What is expected:
Output the entries below exactly, from the first line to the line holding "auch über den geplanten Space, und", both included.

━━━ Exercise input ━━━

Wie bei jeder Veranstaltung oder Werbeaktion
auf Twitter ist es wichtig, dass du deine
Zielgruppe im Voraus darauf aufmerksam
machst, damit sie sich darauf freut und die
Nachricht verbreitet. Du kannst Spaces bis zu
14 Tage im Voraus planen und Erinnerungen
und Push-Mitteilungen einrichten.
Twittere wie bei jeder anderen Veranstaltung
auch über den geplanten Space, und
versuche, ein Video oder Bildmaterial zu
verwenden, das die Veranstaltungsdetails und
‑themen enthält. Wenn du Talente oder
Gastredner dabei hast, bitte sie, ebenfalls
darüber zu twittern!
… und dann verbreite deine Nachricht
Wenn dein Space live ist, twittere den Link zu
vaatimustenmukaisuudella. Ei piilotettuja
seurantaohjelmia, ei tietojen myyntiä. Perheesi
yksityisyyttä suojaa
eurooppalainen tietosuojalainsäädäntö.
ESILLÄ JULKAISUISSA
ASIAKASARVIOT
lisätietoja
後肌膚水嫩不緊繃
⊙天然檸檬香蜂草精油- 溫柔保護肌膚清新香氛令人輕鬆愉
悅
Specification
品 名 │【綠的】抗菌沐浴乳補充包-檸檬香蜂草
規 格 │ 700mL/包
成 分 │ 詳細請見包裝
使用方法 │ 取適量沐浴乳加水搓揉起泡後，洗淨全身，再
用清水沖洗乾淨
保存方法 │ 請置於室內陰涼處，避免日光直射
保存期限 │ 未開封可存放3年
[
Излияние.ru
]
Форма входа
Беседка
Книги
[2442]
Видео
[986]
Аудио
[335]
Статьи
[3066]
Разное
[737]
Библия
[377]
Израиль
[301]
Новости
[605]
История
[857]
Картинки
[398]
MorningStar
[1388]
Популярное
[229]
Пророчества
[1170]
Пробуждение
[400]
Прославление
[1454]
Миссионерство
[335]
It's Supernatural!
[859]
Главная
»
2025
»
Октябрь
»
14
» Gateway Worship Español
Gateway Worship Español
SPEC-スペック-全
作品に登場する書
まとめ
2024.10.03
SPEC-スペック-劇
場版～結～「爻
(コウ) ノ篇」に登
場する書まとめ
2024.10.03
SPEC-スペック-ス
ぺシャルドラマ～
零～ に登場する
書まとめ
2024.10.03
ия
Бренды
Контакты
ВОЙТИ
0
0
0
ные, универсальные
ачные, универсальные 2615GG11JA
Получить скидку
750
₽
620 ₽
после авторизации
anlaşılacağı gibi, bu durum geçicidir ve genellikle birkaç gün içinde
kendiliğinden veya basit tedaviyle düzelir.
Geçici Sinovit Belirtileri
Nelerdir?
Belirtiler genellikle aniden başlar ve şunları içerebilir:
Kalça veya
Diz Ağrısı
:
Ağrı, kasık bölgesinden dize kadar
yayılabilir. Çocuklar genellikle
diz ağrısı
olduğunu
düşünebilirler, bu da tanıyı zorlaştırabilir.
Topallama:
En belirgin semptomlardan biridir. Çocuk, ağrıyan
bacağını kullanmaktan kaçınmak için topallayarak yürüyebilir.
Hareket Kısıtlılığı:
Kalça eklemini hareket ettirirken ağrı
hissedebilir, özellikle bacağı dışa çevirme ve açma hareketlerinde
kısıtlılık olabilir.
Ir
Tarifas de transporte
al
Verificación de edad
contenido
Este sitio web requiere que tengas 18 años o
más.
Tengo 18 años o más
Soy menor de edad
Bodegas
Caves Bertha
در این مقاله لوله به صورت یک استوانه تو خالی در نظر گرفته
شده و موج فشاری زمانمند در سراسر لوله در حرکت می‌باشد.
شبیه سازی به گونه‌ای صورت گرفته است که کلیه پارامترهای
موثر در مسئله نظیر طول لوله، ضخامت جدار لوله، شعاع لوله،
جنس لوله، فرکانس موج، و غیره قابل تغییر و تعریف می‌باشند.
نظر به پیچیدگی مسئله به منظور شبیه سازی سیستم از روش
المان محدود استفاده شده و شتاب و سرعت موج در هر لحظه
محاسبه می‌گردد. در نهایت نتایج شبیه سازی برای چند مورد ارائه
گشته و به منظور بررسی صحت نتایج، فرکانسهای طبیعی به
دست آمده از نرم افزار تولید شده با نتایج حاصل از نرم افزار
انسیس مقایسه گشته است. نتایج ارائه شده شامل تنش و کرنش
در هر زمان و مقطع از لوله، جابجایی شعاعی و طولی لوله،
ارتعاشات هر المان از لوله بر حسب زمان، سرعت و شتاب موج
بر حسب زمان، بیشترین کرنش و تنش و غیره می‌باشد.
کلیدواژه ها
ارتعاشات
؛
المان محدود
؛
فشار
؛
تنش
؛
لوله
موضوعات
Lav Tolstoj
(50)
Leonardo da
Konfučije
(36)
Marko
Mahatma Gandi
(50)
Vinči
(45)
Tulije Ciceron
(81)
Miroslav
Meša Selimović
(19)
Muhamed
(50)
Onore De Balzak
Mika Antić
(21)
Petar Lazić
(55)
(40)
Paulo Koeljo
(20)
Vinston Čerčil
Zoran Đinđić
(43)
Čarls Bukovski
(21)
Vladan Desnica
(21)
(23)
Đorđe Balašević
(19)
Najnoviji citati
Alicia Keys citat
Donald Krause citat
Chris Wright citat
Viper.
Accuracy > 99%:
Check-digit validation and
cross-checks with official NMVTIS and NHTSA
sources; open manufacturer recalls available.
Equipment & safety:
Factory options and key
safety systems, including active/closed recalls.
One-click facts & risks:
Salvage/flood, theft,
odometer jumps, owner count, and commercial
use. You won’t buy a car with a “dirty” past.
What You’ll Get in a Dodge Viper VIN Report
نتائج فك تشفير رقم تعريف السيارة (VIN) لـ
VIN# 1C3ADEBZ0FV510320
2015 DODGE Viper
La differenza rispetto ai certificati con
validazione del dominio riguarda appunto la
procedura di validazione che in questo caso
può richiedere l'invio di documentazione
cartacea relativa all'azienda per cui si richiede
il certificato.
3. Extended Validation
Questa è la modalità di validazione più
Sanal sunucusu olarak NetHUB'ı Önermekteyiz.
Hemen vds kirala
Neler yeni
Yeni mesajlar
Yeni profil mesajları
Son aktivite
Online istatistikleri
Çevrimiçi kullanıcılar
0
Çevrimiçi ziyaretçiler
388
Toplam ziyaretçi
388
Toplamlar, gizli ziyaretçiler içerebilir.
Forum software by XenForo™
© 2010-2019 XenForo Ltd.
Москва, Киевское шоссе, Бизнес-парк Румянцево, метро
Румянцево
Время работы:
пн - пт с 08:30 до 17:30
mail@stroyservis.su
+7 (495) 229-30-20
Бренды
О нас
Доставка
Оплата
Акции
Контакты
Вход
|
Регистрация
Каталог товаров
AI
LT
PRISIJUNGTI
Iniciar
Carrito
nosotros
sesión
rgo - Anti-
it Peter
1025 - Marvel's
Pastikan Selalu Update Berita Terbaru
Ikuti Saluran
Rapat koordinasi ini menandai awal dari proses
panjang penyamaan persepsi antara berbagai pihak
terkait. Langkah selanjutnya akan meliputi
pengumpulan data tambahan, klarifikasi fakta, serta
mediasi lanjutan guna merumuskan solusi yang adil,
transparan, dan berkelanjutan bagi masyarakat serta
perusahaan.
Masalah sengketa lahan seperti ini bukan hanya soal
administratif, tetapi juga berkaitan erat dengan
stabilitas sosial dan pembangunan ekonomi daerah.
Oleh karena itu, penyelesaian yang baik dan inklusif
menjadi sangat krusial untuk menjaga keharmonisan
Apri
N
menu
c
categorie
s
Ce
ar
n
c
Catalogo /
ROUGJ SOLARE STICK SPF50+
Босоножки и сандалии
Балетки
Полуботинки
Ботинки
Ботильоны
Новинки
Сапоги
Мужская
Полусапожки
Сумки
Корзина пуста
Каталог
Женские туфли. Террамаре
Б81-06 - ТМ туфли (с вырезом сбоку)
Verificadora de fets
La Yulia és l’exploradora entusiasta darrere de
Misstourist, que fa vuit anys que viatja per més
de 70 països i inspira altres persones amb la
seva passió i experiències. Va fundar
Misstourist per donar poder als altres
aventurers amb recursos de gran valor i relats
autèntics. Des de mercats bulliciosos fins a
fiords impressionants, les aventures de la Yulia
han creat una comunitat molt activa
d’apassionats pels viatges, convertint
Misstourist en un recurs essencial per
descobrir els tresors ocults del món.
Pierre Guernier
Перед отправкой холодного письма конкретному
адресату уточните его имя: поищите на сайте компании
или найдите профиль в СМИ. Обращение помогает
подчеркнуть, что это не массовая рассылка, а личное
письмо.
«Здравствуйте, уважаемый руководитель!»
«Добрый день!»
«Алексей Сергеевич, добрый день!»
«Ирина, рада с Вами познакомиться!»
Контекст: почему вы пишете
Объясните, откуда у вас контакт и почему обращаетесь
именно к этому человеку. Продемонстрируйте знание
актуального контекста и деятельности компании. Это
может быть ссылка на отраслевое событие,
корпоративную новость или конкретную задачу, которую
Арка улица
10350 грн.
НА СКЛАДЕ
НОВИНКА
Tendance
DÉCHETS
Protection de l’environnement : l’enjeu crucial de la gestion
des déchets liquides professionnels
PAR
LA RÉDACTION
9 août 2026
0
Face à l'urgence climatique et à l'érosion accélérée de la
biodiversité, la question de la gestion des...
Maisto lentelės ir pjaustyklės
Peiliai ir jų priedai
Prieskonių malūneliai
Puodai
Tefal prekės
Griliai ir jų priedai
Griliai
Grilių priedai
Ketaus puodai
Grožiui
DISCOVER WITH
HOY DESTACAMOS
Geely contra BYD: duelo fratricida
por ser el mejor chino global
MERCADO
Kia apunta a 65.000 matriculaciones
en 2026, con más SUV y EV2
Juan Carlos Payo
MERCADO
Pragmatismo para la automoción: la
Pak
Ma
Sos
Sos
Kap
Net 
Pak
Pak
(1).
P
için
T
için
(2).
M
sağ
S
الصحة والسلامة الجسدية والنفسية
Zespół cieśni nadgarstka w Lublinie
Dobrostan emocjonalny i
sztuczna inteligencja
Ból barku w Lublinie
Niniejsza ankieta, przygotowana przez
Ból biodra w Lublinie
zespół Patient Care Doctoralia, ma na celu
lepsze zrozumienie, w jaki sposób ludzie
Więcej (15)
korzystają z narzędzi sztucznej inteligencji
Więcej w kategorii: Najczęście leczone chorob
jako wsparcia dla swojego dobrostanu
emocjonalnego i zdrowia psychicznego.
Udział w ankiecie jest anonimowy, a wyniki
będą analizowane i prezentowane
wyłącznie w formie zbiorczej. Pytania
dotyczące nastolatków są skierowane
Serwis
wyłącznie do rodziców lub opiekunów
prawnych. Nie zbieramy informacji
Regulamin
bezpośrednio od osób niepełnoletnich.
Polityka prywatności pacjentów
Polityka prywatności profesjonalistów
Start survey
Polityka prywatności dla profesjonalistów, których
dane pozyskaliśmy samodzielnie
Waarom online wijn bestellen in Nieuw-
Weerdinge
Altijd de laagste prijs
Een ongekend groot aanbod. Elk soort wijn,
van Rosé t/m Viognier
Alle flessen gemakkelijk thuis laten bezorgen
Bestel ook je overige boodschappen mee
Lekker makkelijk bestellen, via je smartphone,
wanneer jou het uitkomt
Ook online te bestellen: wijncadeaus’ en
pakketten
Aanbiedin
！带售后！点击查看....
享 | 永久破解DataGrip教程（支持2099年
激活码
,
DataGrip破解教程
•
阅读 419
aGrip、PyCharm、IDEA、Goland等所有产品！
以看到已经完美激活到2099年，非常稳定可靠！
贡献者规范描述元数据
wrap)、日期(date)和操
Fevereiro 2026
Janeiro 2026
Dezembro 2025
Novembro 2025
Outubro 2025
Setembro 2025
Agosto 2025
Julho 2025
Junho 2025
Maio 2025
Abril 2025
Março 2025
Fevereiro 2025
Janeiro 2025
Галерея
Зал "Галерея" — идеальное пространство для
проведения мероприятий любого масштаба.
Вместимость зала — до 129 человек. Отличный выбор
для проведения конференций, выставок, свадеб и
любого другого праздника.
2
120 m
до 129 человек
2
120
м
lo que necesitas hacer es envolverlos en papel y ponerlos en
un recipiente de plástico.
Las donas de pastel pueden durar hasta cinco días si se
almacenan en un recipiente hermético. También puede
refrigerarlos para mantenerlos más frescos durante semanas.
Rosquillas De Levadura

━━━

Written solution:
Wie bei jeder Veranstaltung oder Werbeaktion
auf Twitter ist es wichtig, dass du deine
Zielgruppe im Voraus darauf aufmerksam
machst, damit sie sich darauf freut und die
Nachricht verbreitet. Du kannst Spaces bis zu
14 Tage im Voraus planen und Erinnerungen
und Push-Mitteilungen einrichten.
Twittere wie bei jeder anderen Veranstaltung
auch über den geplanten Space, und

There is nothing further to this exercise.